After Bo faced a health crisis in March 2008, in which Chelsea saved his life by donating part of her pancreas, Bo started planning a surprise for Hope. On August 7, 2008, Bo and Hope renewed their vows in front of family and friends. Hope got a new wedding ring, since she threw the other one in the ocean in 2006 in a fit of anger, and Bo received Pop Shawn's old wedding ring. They separated briefly in 2010 when Hope was arrested, and Bo got back together with Carly. However, Carly dumped him after they saved Hope, realizing that Bo never stopped loving his wife.
On October 30, 2012, Bo left town with his mother in order for her to undergo treatment for Alzheimers. Bo and Caroline returned to Salem a month later in November 2012; however, with portrayer Peter Reckell vacating the role earlier in the year, Bo has been reverted to an offscreen character, only being mentioned verbally by family and friends now.

Hope divorced Bo in September 2014, after not hearing from him for many months.

In November 2015, in celebration of Days' 50th Anniversary, Bo returned after being held captive. He broke free with friend Patch [Stephen Nichols], who searched to bring him back to Salem. On November 9, 2015, Bo returned home and saved Hope from being killed by her new husband, Aiden Jennings. Aiden was killed by Bo. Bo started not feeling well; he was getting headaches and blacking out. Bo was diagnosed with an inoperable brain tumor and didn't have much time to live. On November 20, 2015, Bo & Hope spent time in the park where they first met; Bo went pale and died in Hope's arms. It started snowing, making the vision from Caroline to be true.

== Cultural impact ==

The romantic pairing of Bo Brady and Hope Williams was nominated for "Most Irresistible Combination" at the 32nd Daytime Emmy Awards.

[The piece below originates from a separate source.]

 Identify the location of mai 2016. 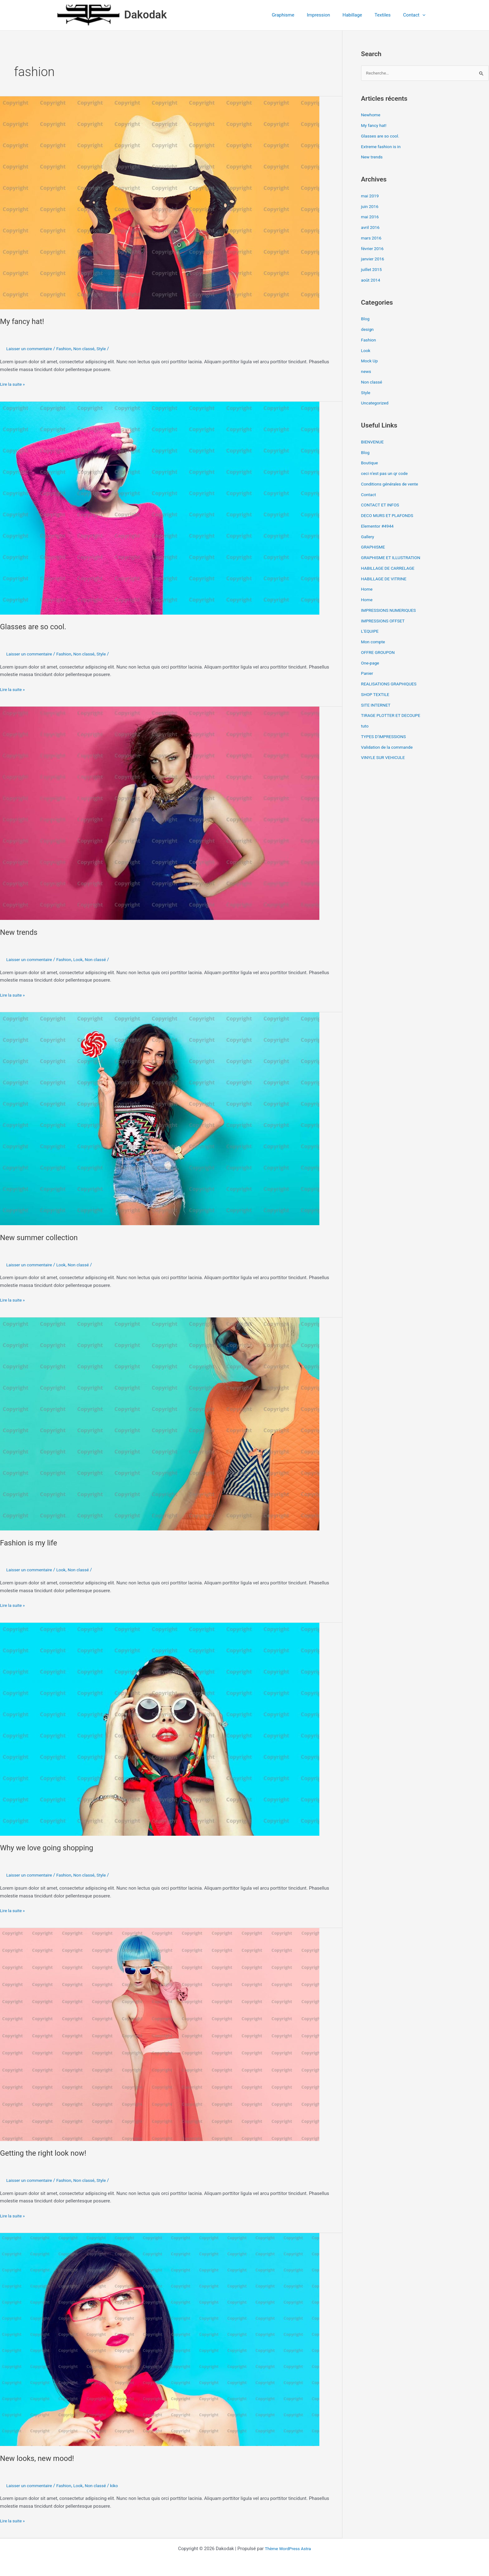 (370, 217). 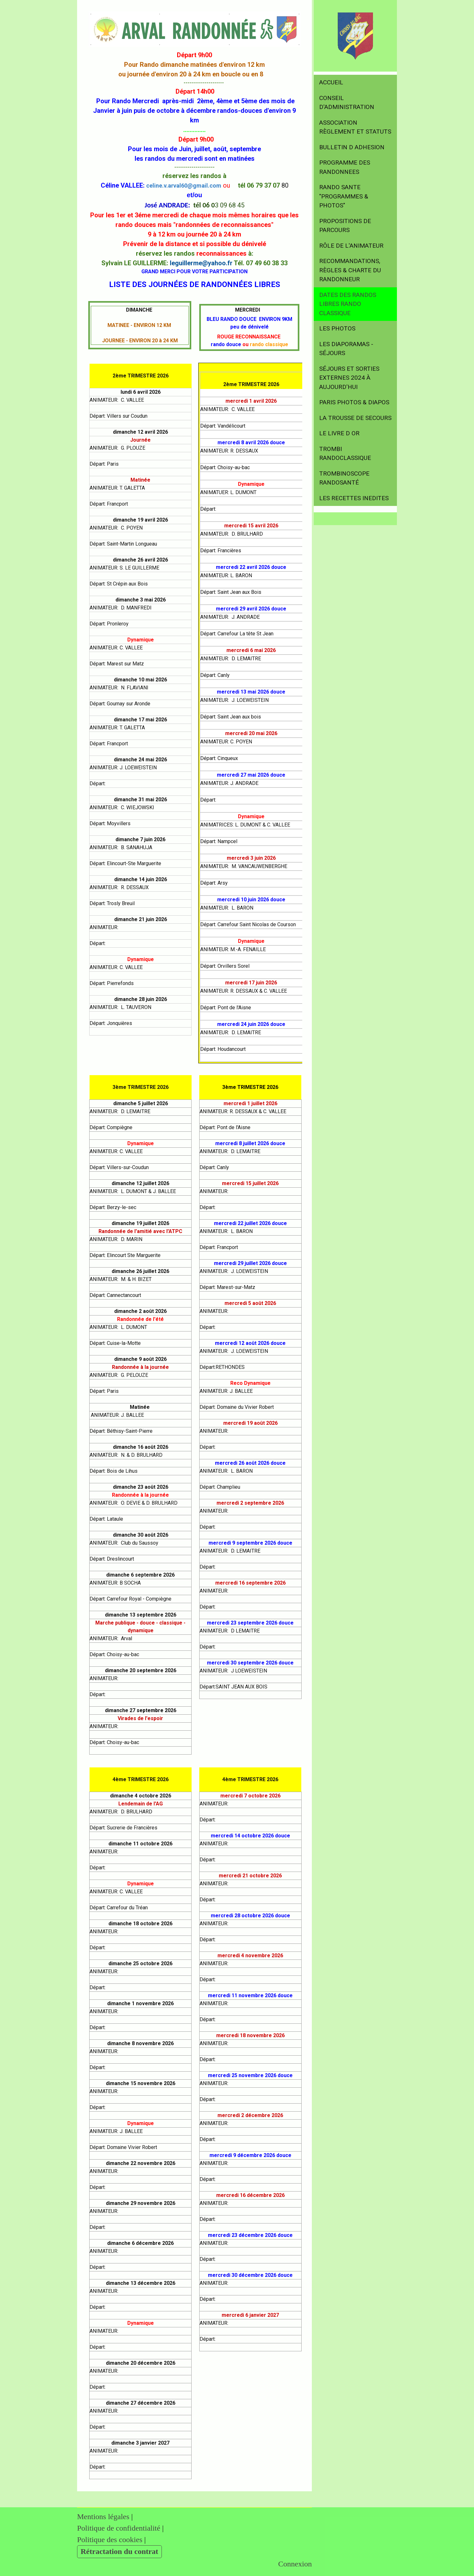 Image resolution: width=474 pixels, height=2576 pixels. Describe the element at coordinates (354, 402) in the screenshot. I see `PARIS PHOTOS & DIAPOS` at that location.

The pairing won the "America's Favorite Supercouple" award at the 2002 Emmy Awards.

In 2005, SOAPnet celebrated Days of our Lives 40th anniversary by airing a marathon of Bo and Hope episodes. Entertainment Weekly calls them one of the greatest supercouples.

In May 2009 Kristian Alfonso and Peter Reckell were invited to be international guests at the Australian Logie awards

Kristian Alfonso and Peter Reckell were the faces of Avon's Blue Rush perfume advertising campaign.

Alfonso and Reckell appeared in character on the NBC television series 30 Rock in the episode "Dealbreakers Talk Show#0001". They appeared in a scene airing on Liz Lemon's television and made comments about the titles from Liz's failed talk show appearing on a hospital TV.